The entropy of a black hole is proportional to the area of its event horizon, not its volume. Bekenstein proposed this in 1973 from thought experiments about information; Hawking derived the precise coefficient in 1975 from quantum field theory in curved spacetime. The formula — S = A/4 in Planck units — is one of the most important results in theoretical physics, connecting thermodynamics, quantum mechanics, and gravity. But the formula was derived from the outside. What the entropy counts — the microscopic degrees of freedom that the area measures — has remained contested for fifty years.
Rojas and Arenas (arXiv 2602.22360, February 2026) derive the Bekenstein-Hawking entropy from the inside, using thermo field dynamics applied to the BTZ black hole — a solution in (2+1)-dimensional gravity with a negative cosmological constant. The BTZ black hole is simpler than its four-dimensional cousins (no curvature singularity, no Penrose diagram complexity), but it has a genuine event horizon and genuine thermodynamic properties, making it the cleanest testing ground for microscopic entropy calculations.

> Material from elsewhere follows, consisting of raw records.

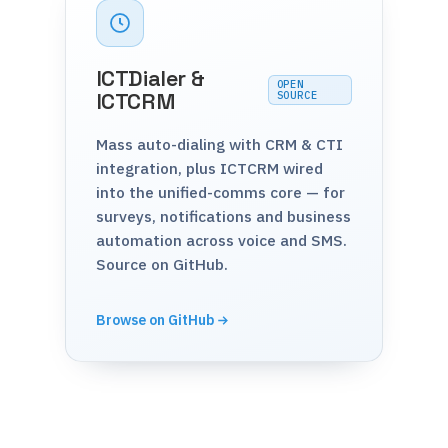
ICTDialer &
OPEN
ICTCRM
SOURCE
Mass auto-dialing with CRM & CTI
integration, plus ICTCRM wired
into the unified-comms core — for
surveys, notifications and business
automation across voice and SMS.
Source on GitHub.
Browse on GitHub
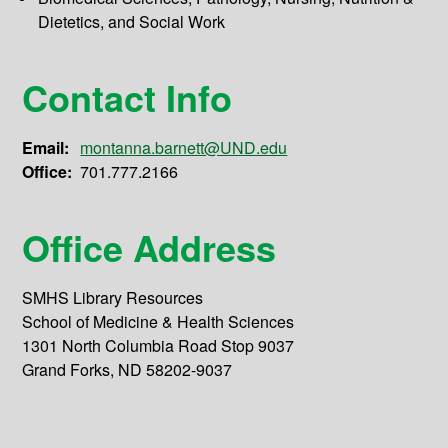
Dietetics, and Social Work
Contact Info
Email:
montanna.barnett@UND.edu
Office:
701.777.2166
Office Address
SMHS Library Resources
School of Medicine & Health Sciences
1301 North Columbia Road Stop 9037
Grand Forks, ND 58202-9037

The calculation places a massive scalar field near the horizon and computes the entanglement entropy between the field modes inside and outside the horizon. The key object is the difference between two vacuum states: the Hartle-Hawking vacuum (thermal, regular at the horizon) and the Killing-Boulware vacuum (non-thermal, singular at the horizon). The difference encodes the thermal character of the black hole — it tells you what radiation the horizon produces.
The entanglement entropy emerges proportional to the horizon area, with a coefficient that matches the Bekenstein-Hawking formula. The area law isn't imposed — it's derived from the quantum field theory. The degrees of freedom being counted are the entanglement correlations between field modes that the horizon separates: pairs of excitations where one partner falls in and the other escapes.
The entropy is entanglement entropy. The horizon isn't a surface with its own degrees of freedom — it's a boundary that divides a quantum field into two subsystems whose correlations are measured by the entropy. The area enters because the number of independent modes that can straddle the horizon scales with the area of the boundary, not the volume of either subsystem.
What the area counts: the number of ways to be entangled across the divide.